For examples of MFC and Win32 code, you can also try Code Project and Code Guru.
For a STL/Standard Library reference, take a look at the Dinkum C++ Library site, the SGI STL Programmer's Guide, or the CPPReference.com STL Reference.
Read the pages of this site to see if your question has already been answered
Many topics are covered. Visit the Main Page to start.
Try to ask your question directly, without any unnecessary preamble
Many questions on #C++ begin with "Has anyone ever used X," or "Can someone help me with Y." If someone feels inclined to help, they then invariably ask "yes, what is the problem," and typically get the reply "it doesn't work." Try to be direct and descriptive with your problem, and ask it directly. For example, "When using libFoo for Widget processing, the call to createWidget is failing, but getWidgetError() returns 0. This only happens in release mode, but works fine in debug mode" gives the channel a lot more to go on than simply saying "I can't get libFoo to work."
Saying "it doesn't work" is not a good problem description
This is related to the item above. Obviously it doesn't work, which is why you have a question. When asking a question, try to provide what exactly is not working, and what you've tried to get it to work. For example, if cin is always skipping over a character in your input, don't just say "I can't get cin to work," but rather say something like "cin does not read the last character in my input. I checked the status of the input stream and failbit is not set. The character that is not being read is an ASCII newline character."
Miscellaneous
Do not be excessively annoying. Do not be excessively annoyed
Basically, standard netiquette. Lurk for a few minutes before putting your foot into anything. Learn from your own mistakes and from others.
Do not piss off the ops
This is one of the previously unwritten rules, but here it is laid down as explicitly as possible. While it is not easy to know what will or will not piss off an op, failure to observe the established guidelines on any given channel is a recipe for getting kicked, and #C++ is no exception.
Do not automatically rejoin when kicked
This should go without saying, but if you were kicked from the channel, it was for a reason. If your client is set to rejoin when kicked, then you can't have read the kick reason before rejoining.
Do not ask for pirated software ("warez") or information on illegal activities
Moral and legal issues aside, this is still off-topic and inappropriate for #C++, so don't do it. Ever. If you do, you will be called names, kicked, beaten, drawn, halved and quartered while the ops decide what to do with you.
In other words, no requests for hacks, cracks, keys, serial numbers, or other illegal material will be allowed, and will result in an immediate ban. Do not try to request any file listings or DCCs of illegal files.

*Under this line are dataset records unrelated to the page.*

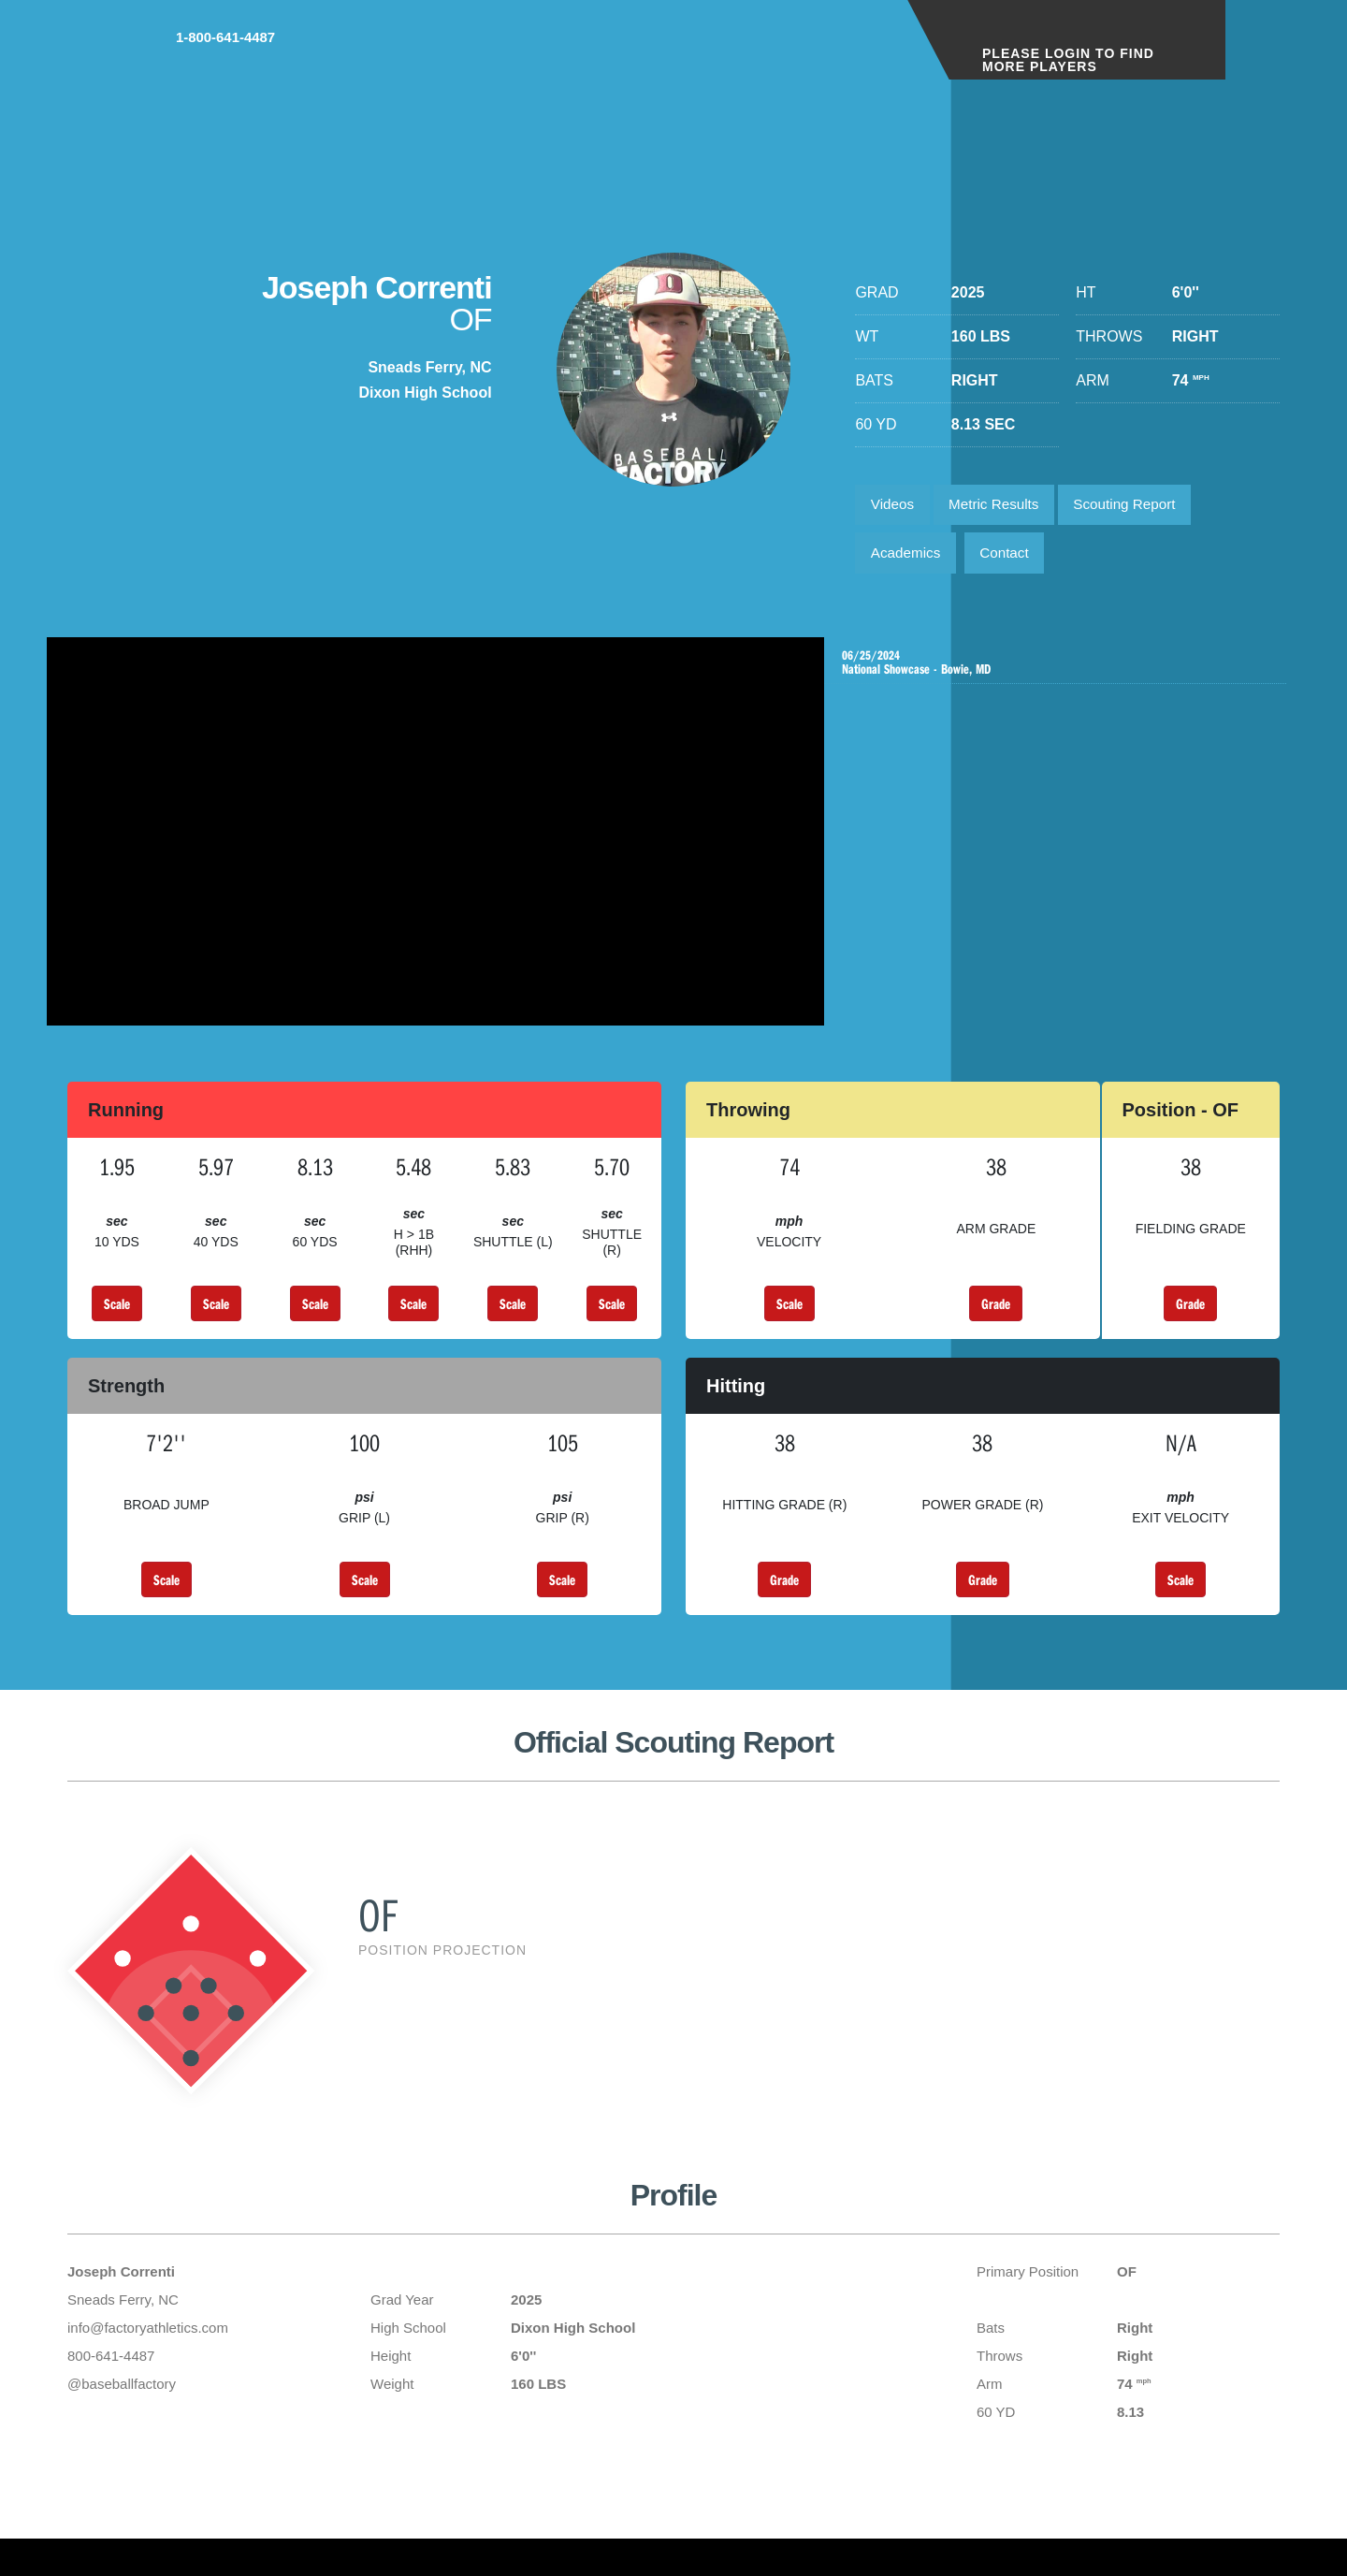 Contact (1013, 559)
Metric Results (1002, 507)
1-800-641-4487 (819, 55)
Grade (995, 1312)
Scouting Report (1141, 507)
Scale (117, 1312)
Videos (895, 507)
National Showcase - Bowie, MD (1060, 672)
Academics (908, 559) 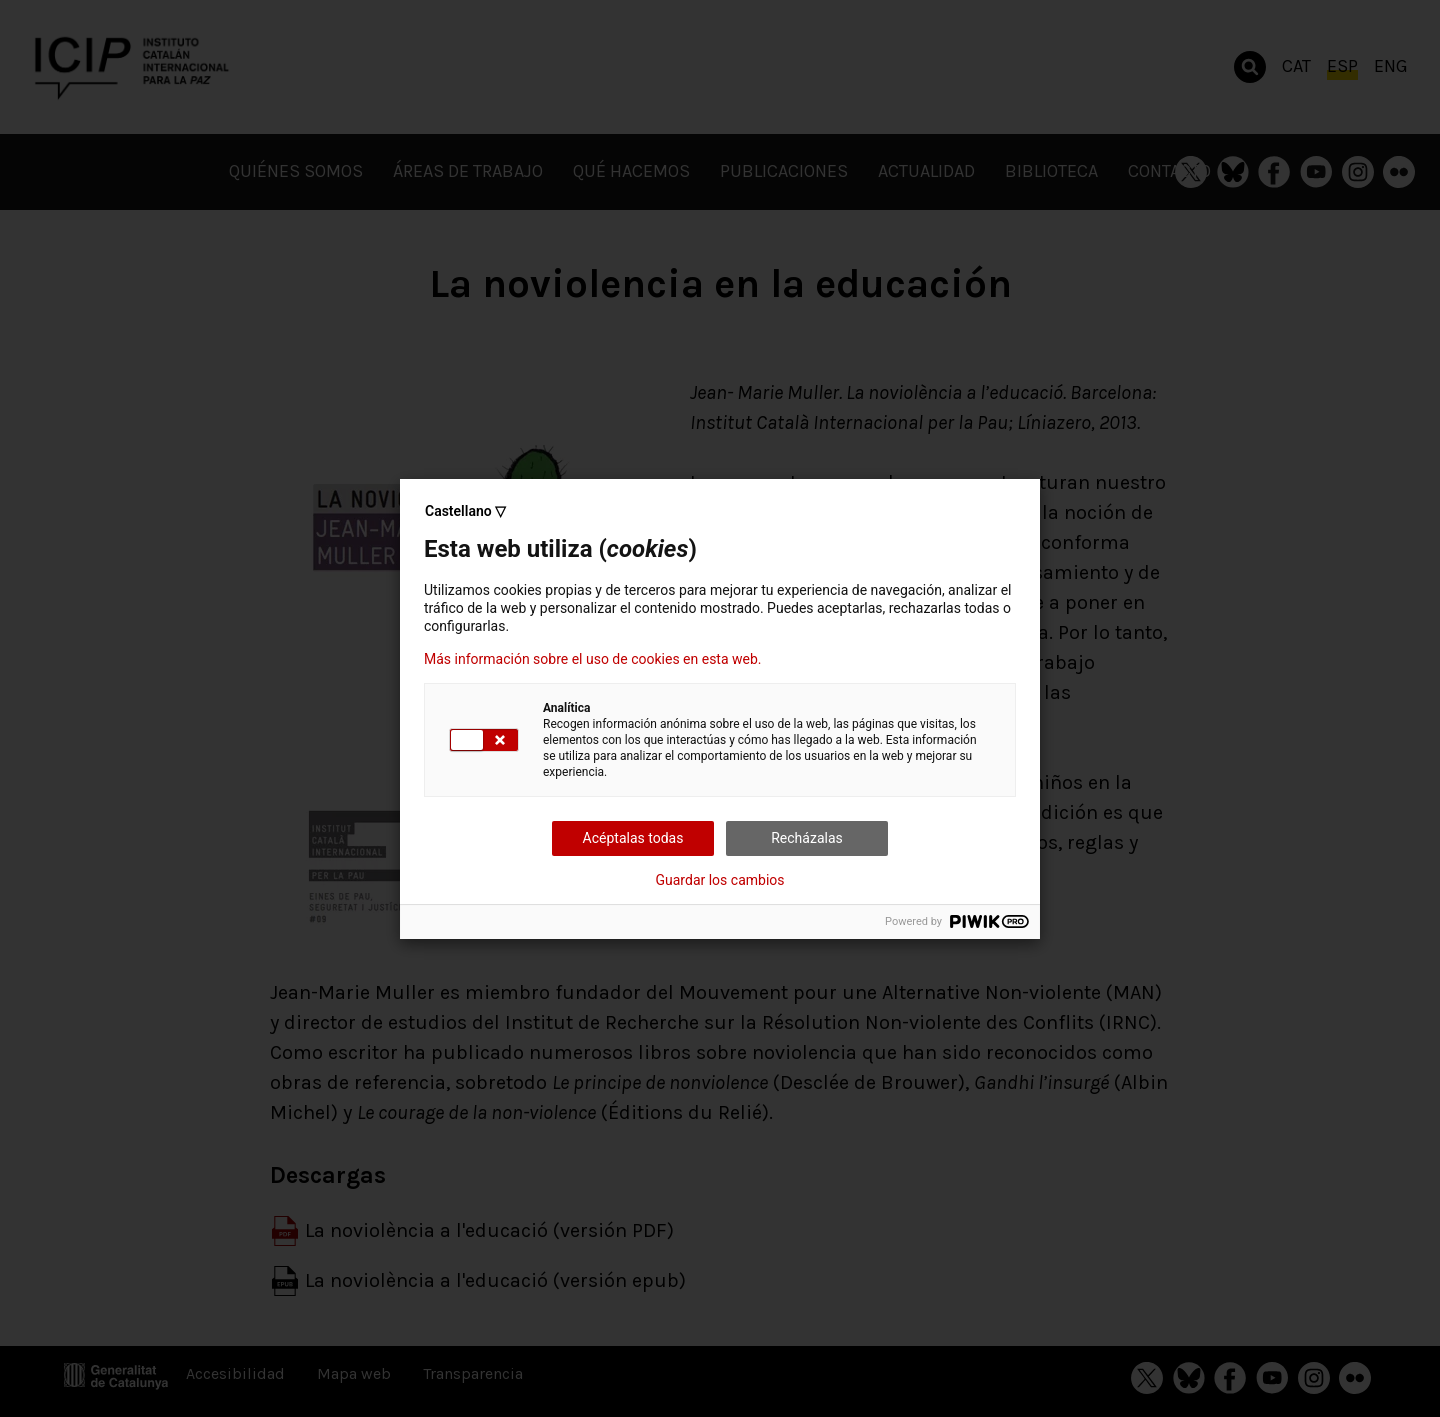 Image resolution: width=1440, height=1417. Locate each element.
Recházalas (807, 838)
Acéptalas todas (633, 838)
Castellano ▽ (465, 511)
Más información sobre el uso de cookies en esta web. (593, 659)
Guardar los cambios (720, 880)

X-DCC bots are not allowed on #c++.
If we see you typing "!list" or "!files" or any other warez-bot trigger strings, you will be banned.
Do not be obnoxious or offensive
The channel does not tolerate overtly offensive, racist, sexist, or otherwise harmful or hateful speech about anyone. It is one thing to poke fun or make jokes or be politically incorrect, but it is quite another to directly abuse a person or group of people, and doing the latter will earn you a ban from #C++.
If in doubt, tone it down. It's generally ok to make a politically incorrect joke or use a stereotype sarcastically. What's not ok is to direct abuse or offensive speech toward an individual or a group of people based on things like gender, race, sexual orientation, etc.